Lessing kemudian memulai novel pertama dari lima novel otobiografinya — dari “Martha Quest” hingga “The Four-Gated City” — karya yang menjadi serial “Children of Violence” miliknya.

Karya non-fiksinya berkisar dari “Going Home” pada tahun 1957, tentang kepulangannya ke Rhodesia Selatan, hingga “Especially Cats”, sebuah buku tentang hewan peliharaannya, yang diterbitkan pada tahun 1967.

Pada tahun 1950-an, Lessing menjadi anggota kehormatan sekelompok penulis yang dikenal sebagai Angry Young Men yang dipandang sebagai energi baru yang radikal dalam budaya Inggris. Rumahnya di London menjadi pusat tidak hanya bagi para novelis, dramawan, dan kritikus, tetapi juga bagi para pengembara dan penyendiri.
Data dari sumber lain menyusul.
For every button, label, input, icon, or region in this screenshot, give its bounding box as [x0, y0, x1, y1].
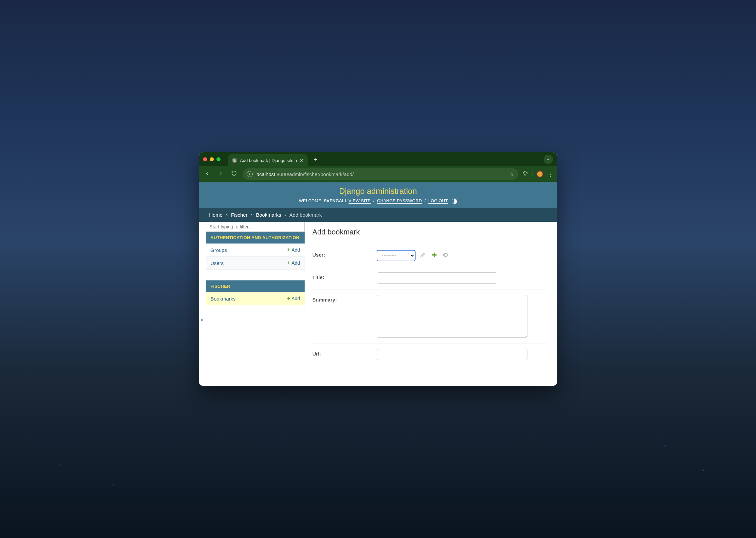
- url-input[interactable]: [377, 349, 527, 360]
- field-user: User: ---------: [312, 245, 547, 267]
- maximize-window-button[interactable]: [216, 157, 220, 161]
- browser-toolbar: i localhost:8000/admin/fischer/bookmark/…: [199, 166, 557, 182]
- reload-button[interactable]: [229, 170, 239, 178]
- tab-title: Add bookmark | Django site a: [240, 158, 297, 163]
- branding-title: Django administration: [212, 186, 544, 196]
- plus-icon: +: [287, 295, 290, 302]
- summary-textarea[interactable]: [377, 295, 527, 338]
- field-title: Title:: [312, 267, 547, 289]
- globe-icon: [232, 158, 237, 163]
- main-content: Add bookmark User: ---------: [305, 222, 557, 386]
- collapse-sidebar-button[interactable]: «: [200, 316, 204, 323]
- extensions-icon[interactable]: [522, 170, 528, 178]
- nav-sidebar: AUTHENTICATION AND AUTHORIZATION Groups …: [199, 222, 305, 386]
- add-related-icon[interactable]: [431, 252, 438, 260]
- site-info-icon[interactable]: i: [247, 171, 253, 177]
- url-label: Url:: [312, 349, 371, 357]
- username: SVENGALI: [324, 199, 346, 203]
- url-text: localhost:8000/admin/fischer/bookmark/ad…: [255, 171, 354, 177]
- toolbar-separator: [532, 171, 532, 177]
- browser-window: Add bookmark | Django site a ✕ ＋ i local…: [199, 152, 557, 386]
- sidebar-item-bookmarks: Bookmarks +Add: [206, 292, 305, 305]
- menu-button[interactable]: ⋮: [547, 170, 554, 178]
- add-bookmark-link[interactable]: +Add: [287, 295, 300, 302]
- breadcrumb-current: Add bookmark: [289, 212, 322, 218]
- admin-body: « AUTHENTICATION AND AUTHORIZATION Group…: [199, 222, 557, 386]
- user-select[interactable]: ---------: [377, 250, 416, 261]
- window-controls: [203, 157, 220, 161]
- page-title: Add bookmark: [312, 228, 547, 236]
- add-group-link[interactable]: +Add: [287, 247, 300, 253]
- sidebar-item-groups: Groups +Add: [206, 244, 305, 257]
- breadcrumb-model[interactable]: Bookmarks: [256, 212, 281, 218]
- log-out-link[interactable]: LOG OUT: [428, 199, 448, 203]
- breadcrumb-app[interactable]: Fischer: [231, 212, 247, 218]
- user-tools: WELCOME, SVENGALI. VIEW SITE / CHANGE PA…: [212, 199, 544, 204]
- module-caption-auth: AUTHENTICATION AND AUTHORIZATION: [206, 232, 305, 244]
- user-label: User:: [312, 250, 371, 258]
- module-caption-fischer: FISCHER: [206, 280, 305, 292]
- add-user-link[interactable]: +Add: [287, 260, 300, 266]
- related-widget-tools: [420, 252, 449, 260]
- browser-tab[interactable]: Add bookmark | Django site a ✕: [228, 154, 308, 166]
- page-content: Django administration WELCOME, SVENGALI.…: [199, 182, 557, 386]
- groups-link[interactable]: Groups: [210, 247, 227, 253]
- breadcrumb-home[interactable]: Home: [209, 212, 223, 218]
- plus-icon: +: [287, 247, 290, 253]
- nav-filter-input[interactable]: [206, 222, 305, 232]
- close-window-button[interactable]: [203, 157, 207, 161]
- welcome-text: WELCOME,: [299, 199, 322, 203]
- title-label: Title:: [312, 272, 371, 280]
- field-summary: Summary:: [312, 289, 547, 343]
- sidebar-item-users: Users +Add: [206, 257, 305, 270]
- theme-toggle-icon[interactable]: [452, 199, 457, 204]
- close-tab-icon[interactable]: ✕: [300, 158, 304, 163]
- plus-icon: +: [287, 260, 290, 266]
- minimize-window-button[interactable]: [210, 157, 214, 161]
- admin-header: Django administration WELCOME, SVENGALI.…: [199, 182, 557, 208]
- bookmark-star-icon[interactable]: ☆: [509, 171, 514, 177]
- address-bar[interactable]: i localhost:8000/admin/fischer/bookmark/…: [243, 168, 518, 180]
- breadcrumb: Home › Fischer › Bookmarks › Add bookmar…: [199, 208, 557, 222]
- forward-button[interactable]: [216, 170, 225, 178]
- title-input[interactable]: [377, 272, 497, 284]
- tab-strip: Add bookmark | Django site a ✕ ＋: [199, 152, 557, 166]
- edit-related-icon[interactable]: [420, 252, 426, 260]
- summary-label: Summary:: [312, 295, 371, 303]
- users-link[interactable]: Users: [210, 260, 224, 266]
- bookmarks-link[interactable]: Bookmarks: [210, 296, 236, 302]
- field-url: Url:: [312, 343, 547, 366]
- change-password-link[interactable]: CHANGE PASSWORD: [377, 199, 422, 203]
- tabs-dropdown-button[interactable]: [544, 155, 553, 164]
- profile-avatar[interactable]: [537, 171, 543, 177]
- view-site-link[interactable]: VIEW SITE: [349, 199, 371, 203]
- back-button[interactable]: [202, 170, 212, 178]
- view-related-icon[interactable]: [442, 252, 449, 260]
- new-tab-button[interactable]: ＋: [313, 156, 318, 163]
Lessing sendiri menyangkal dirinya sebagai seorang feminis dan mengatakan bahwa dia tidak sadar telah menulis sesuatu yang sangat menghasut ketika dia memproduksi “The Golden Notebook”.

Novel-novel awal Lessing menolak perampasan warga kulit hitam Afrika oleh penjajah kulit putih dan mengkritik sistem apartheid di Afrika Selatan, yang menyebabkan pemerintah Rhodesia Selatan dan Afrika Selatan melarangnya pada tahun 1956.

Pemerintah kemudian membatalkan perintah itu. Pada bulan Juni 1995, tahun yang sama ketika dia menerima gelar kehormatan dari Universitas Harvard, dia kembali ke Afrika Selatan untuk menemui putri dan cucunya.

Di Inggris, Lessing memenangkan Somerset Maugham Award pada tahun 1954, dan diangkat menjadi Companion of Honor pada tahun 1999. Kehormatan itu datang setelah dia menolak kesempatan menjadi Dame Kerajaan Inggris – dengan alasan belum ada Kerajaan Inggris pada saat itu.

Kurang sering menggambarkan perempuan – termasuk dirinya sendiri – sebagai orang yang sia-sia dan teritorial, dan dalam pendahuluan terbitan ulang tahun 1993, ia bersikeras bahwa “The Golden Notebook” bukanlah “terompet untuk pembebasan perempuan”.

“Saya pikir banyak romantisisasi yang terjadi dalam gerakan perempuan,” katanya kepada The Associated Press dalam sebuah wawancara tahun 2006. “Apa pun jenis perilaku yang dilakukan perempuan, hal ini diklaim sebagai kemenangan bagi feminisme – tidak peduli seberapa buruknya. Tampaknya kita tidak banyak mengkritik diri sendiri.”

Tapi bagaimana dengan hari ketika pers berkumpul di depan pintu rumahnya – videonya disalin dan ditampilkan secara luas oleh pengikut Twitter yang berduka atas kematiannya. Apakah dia benar-benar meremehkan Nobel? Editornya, Pearson, mengatakan reaksinya sesuai dengan kepribadiannya.

“Itu tipikal Doris. Dia mengambil tindakan dengan tenang,” katanya. “Saya pikir dia senang.”

Dia meninggalkan putrinya Jean dan cucu perempuan Anna dan Susannah.